Signed-off-by: Mark Salyzyn <salyzyn@android.com>
Cc: James Morse <james.morse@arm.com>
Cc: Russell King <linux@armlinux.org.uk>
Cc: Catalin Marinas <catalin.marinas@arm.com>
Cc: Will Deacon <will.deacon@arm.com>
Cc: Andy Lutomirski <luto@amacapital.net>
Cc: Dmitry Safonov <dsafonov@virtuozzo.com>
Cc: John Stultz <john.stultz@linaro.org>
Cc: Mark Rutland <mark.rutland@arm.com>
Cc: Laura Abbott <labbott@redhat.com>
Cc: Kees Cook <keescook@chromium.org>
Cc: Ard Biesheuvel <ard.biesheuvel@linaro.org>
Cc: Andy Gross <andy.gross@linaro.org>
Cc: Kevin Brodsky <kevin.brodsky@arm.com>
Cc: Andrew Pinski <apinski@cavium.com>
Cc: linux-kernel@vger.kernel.org
Cc: linux-arm-kernel@lists.infradead.org
v2:
- split first CL into 4 of 7 pieces
v3:
- rebase (unchanged)
---
arch/arm/vdso/vgettimeofday.c | 9 ++++++---
1 file changed, 6 insertions(+), 3 deletions(-)
diff --git a/arch/arm/vdso/vgettimeofday.c b/arch/arm/vdso/vgettimeofday.c
index 5f596911bd53..71003a1997c4 100644
--- a/arch/arm/vdso/vgettimeofday.c
+++ b/arch/arm/vdso/vgettimeofday.c
@@ -99,7 +99,7 @@ static notrace int do_monotonic_coarse(const struct vdso_data *vd,
#ifdef CONFIG_ARM_ARCH_TIMER
-static notrace u64 get_ns(const struct vdso_data *vd)
+static __always_inline notrace u64 get_ns(const struct vdso_data *vd)
{
u64 cycle_delta;
u64 cycle_now;
@@ -115,7 +115,9 @@ static notrace u64 get_ns(const struct vdso_data *vd)
return nsec;
}
-static notrace int do_realtime(const struct vdso_data *vd, struct timespec *ts)
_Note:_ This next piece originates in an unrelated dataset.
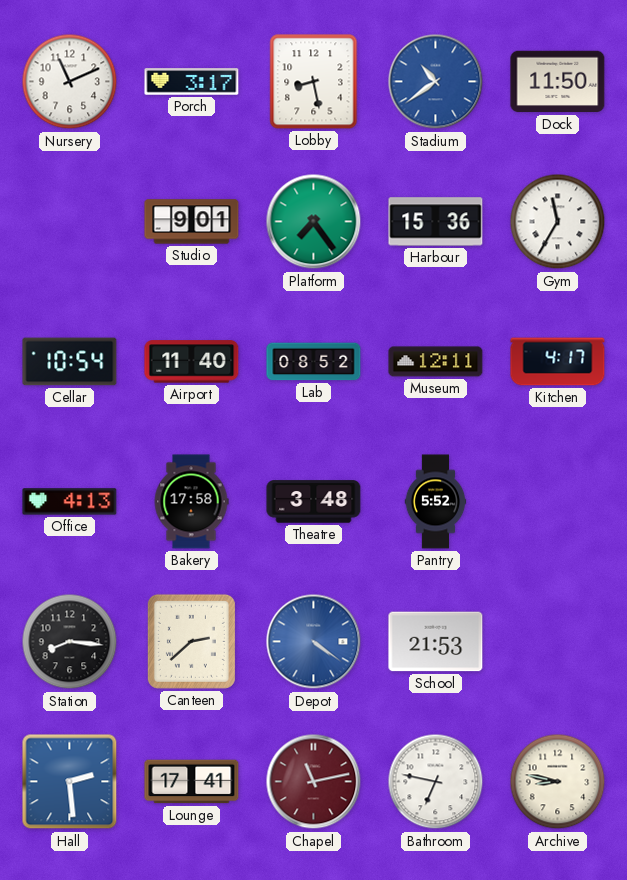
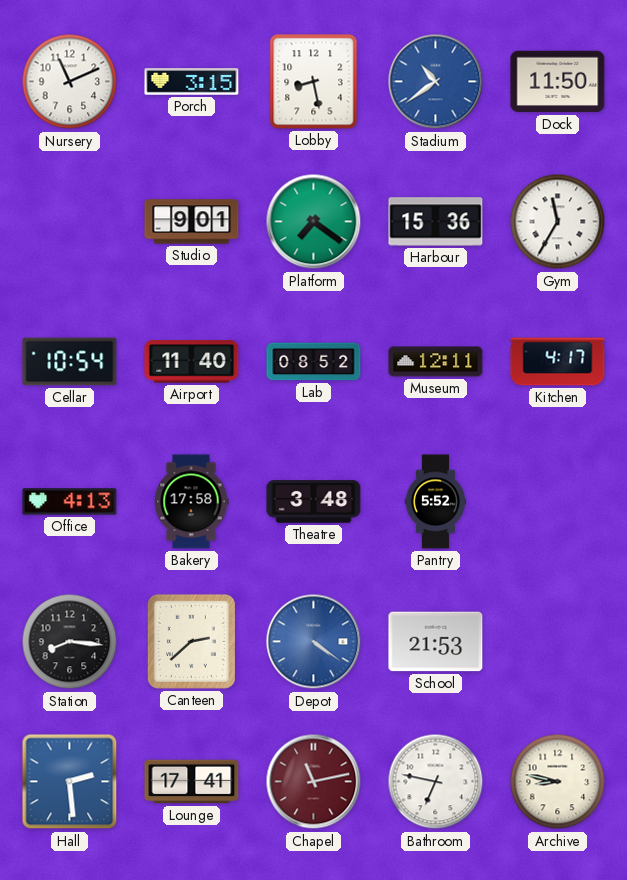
Porch: 3:17 -> 3:15
Platform: 7:24 -> 7:21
+/* Code size doesn't matter (vdso is 4k/16k/64k anyway) and this is faster. */
+static __always_inline notrace int do_realtime(const struct vdso_data *vd,
+ struct timespec *ts)
{
u64 nsecs;
u32 seq;
@@ -137,7 +139,8 @@ static notrace int do_realtime(const struct vdso_data *vd, struct timespec *ts)
return 0;
}
-static notrace int do_monotonic(const struct vdso_data *vd, struct timespec *ts)
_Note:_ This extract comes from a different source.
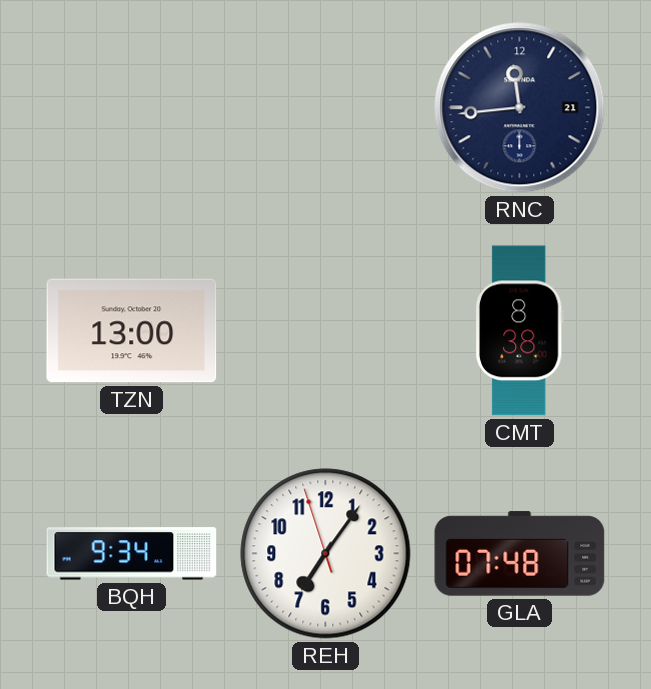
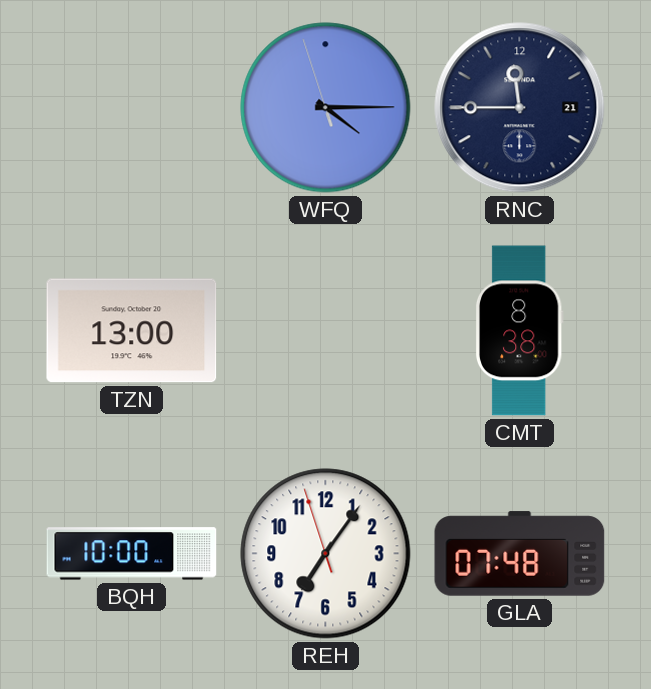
WFQ: none -> 4:14
RNC: 11:44 -> 11:45
BQH: 9:34 -> 10:00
+static __always_inline notrace int do_monotonic(const struct vdso_data *vd,
+ struct timespec *ts)
{
struct timespec tomono;
u64 nsecs;
--
2.15.0.rc2.357.g7e34df9404-goog
^ permalink raw reply related [flat|nested] 4+ messages in thread
* Re: [PATCH v3 04/12] arm: vdso: enforce monotonic and realtime as inline
2017-10-27 22:25 [PATCH v3 04/12] arm: vdso: enforce monotonic and realtime as inline Mark Salyzyn
@ 2017-10-30 14:10 ` Mark Rutland
2017-10-30 15:59 ` Russell King - ARM Linux
1 sibling, 0 replies; 4+ messages in thread
From: Mark Rutland @ 2017-10-30 14:10 UTC (permalink / raw)
To: Mark Salyzyn
Cc: linux-kernel, James Morse, Russell King, Catalin Marinas,
Will Deacon, Andy Lutomirski, Dmitry Safonov, John Stultz,
Laura Abbott, Kees Cook, Ard Biesheuvel, Andy Gross,
Kevin Brodsky, Andrew Pinski, linux-arm-kernel, Mark Salyzyn
On Fri, Oct 27, 2017 at 03:25:28PM -0700, Mark Salyzyn wrote:
> Ensure monotonic and realtime are inline, small price to pay for
> high volume common request.
Does this make a noticeable difference on any workload?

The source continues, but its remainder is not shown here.